[Dataset entries]

======

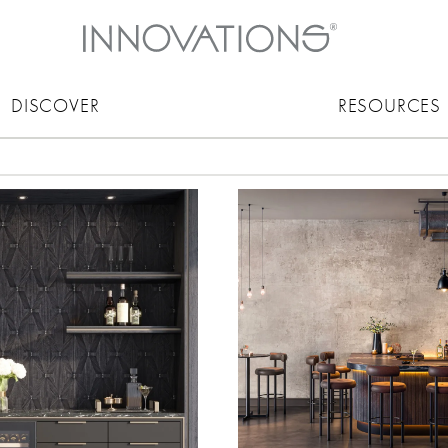
DISCOVER
RESOURCES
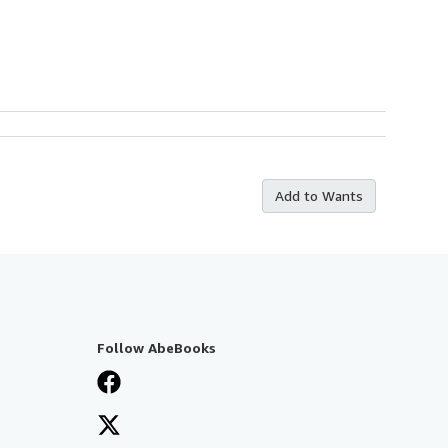
Add to Wants
Follow AbeBooks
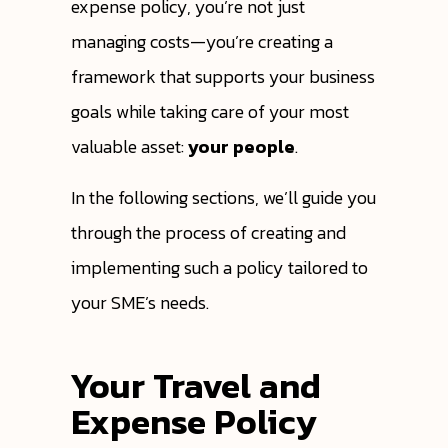
expense policy, you’re not just
managing costs—you’re creating a
framework that supports your business
goals while taking care of your most
valuable asset:
your people
.
In the following sections, we’ll guide you
through the process of creating and
implementing such a policy tailored to
your SME’s needs.
Your Travel and
Expense Policy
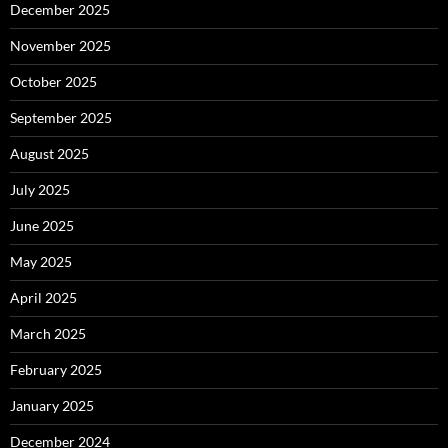
December 2025
November 2025
October 2025
September 2025
August 2025
July 2025
June 2025
May 2025
April 2025
March 2025
February 2025
January 2025
December 2024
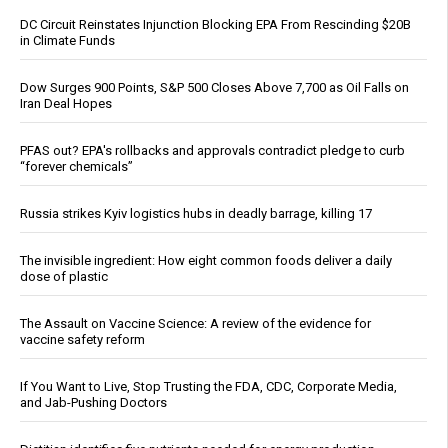
DC Circuit Reinstates Injunction Blocking EPA From Rescinding $20B
in Climate Funds
Dow Surges 900 Points, S&P 500 Closes Above 7,700 as Oil Falls on
Iran Deal Hopes
PFAS out? EPA's rollbacks and approvals contradict pledge to curb
“forever chemicals”
Russia strikes Kyiv logistics hubs in deadly barrage, killing 17
The invisible ingredient: How eight common foods deliver a daily
dose of plastic
The Assault on Vaccine Science: A review of the evidence for
vaccine safety reform
If You Want to Live, Stop Trusting the FDA, CDC, Corporate Media,
and Jab-Pushing Doctors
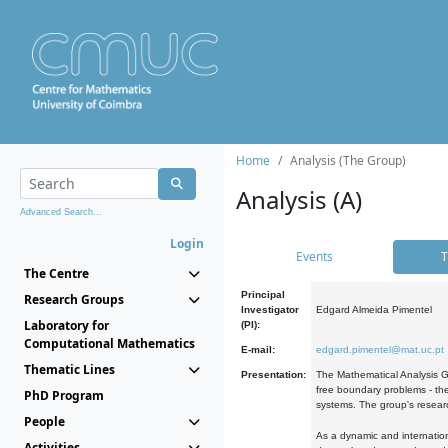
Home
Analysis (The Group)
Analysis (A)
Advanced Search...
Login
Events
T
The Centre
Principal
Research Groups
Investigator
Edgard Almeida Pimentel
Laboratory for
(PI):
Computational Mathematics
E-mail:
edgard.pimentel@mat.uc.pt
Thematic Lines
Presentation:
The Mathematical Analysis Gr
free boundary problems - the
PhD Program
systems. The group's researc
People
As a dynamic and internation
Activities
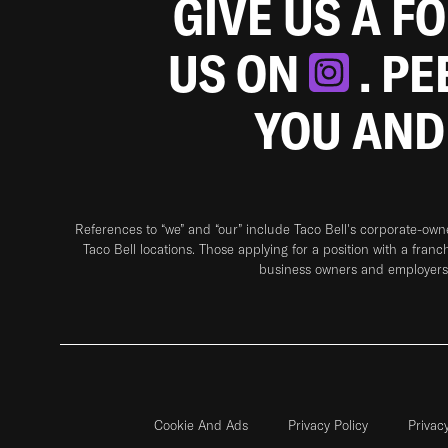
GIVE US A F
US ON
. P
YOU AND
References to “we” and “our” include Taco Bell's corporate-ow
Taco Bell locations. Those applying for a position with a franc
business owners and employers 
Cookie And Ads
Privacy Policy
Privac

======

--- Task description ---
Each line from the beginning of the entries up to and including the one containing "through the process of creating and" must be restated exactly. Pictures are to be left out.

--- Exercise solution ---
DISCOVER
RESOURCES
Add to Wants
Follow AbeBooks
expense policy, you’re not just
managing costs—you’re creating a
framework that supports your business
goals while taking care of your most
valuable asset:
your people
.
In the following sections, we’ll guide you
through the process of creating and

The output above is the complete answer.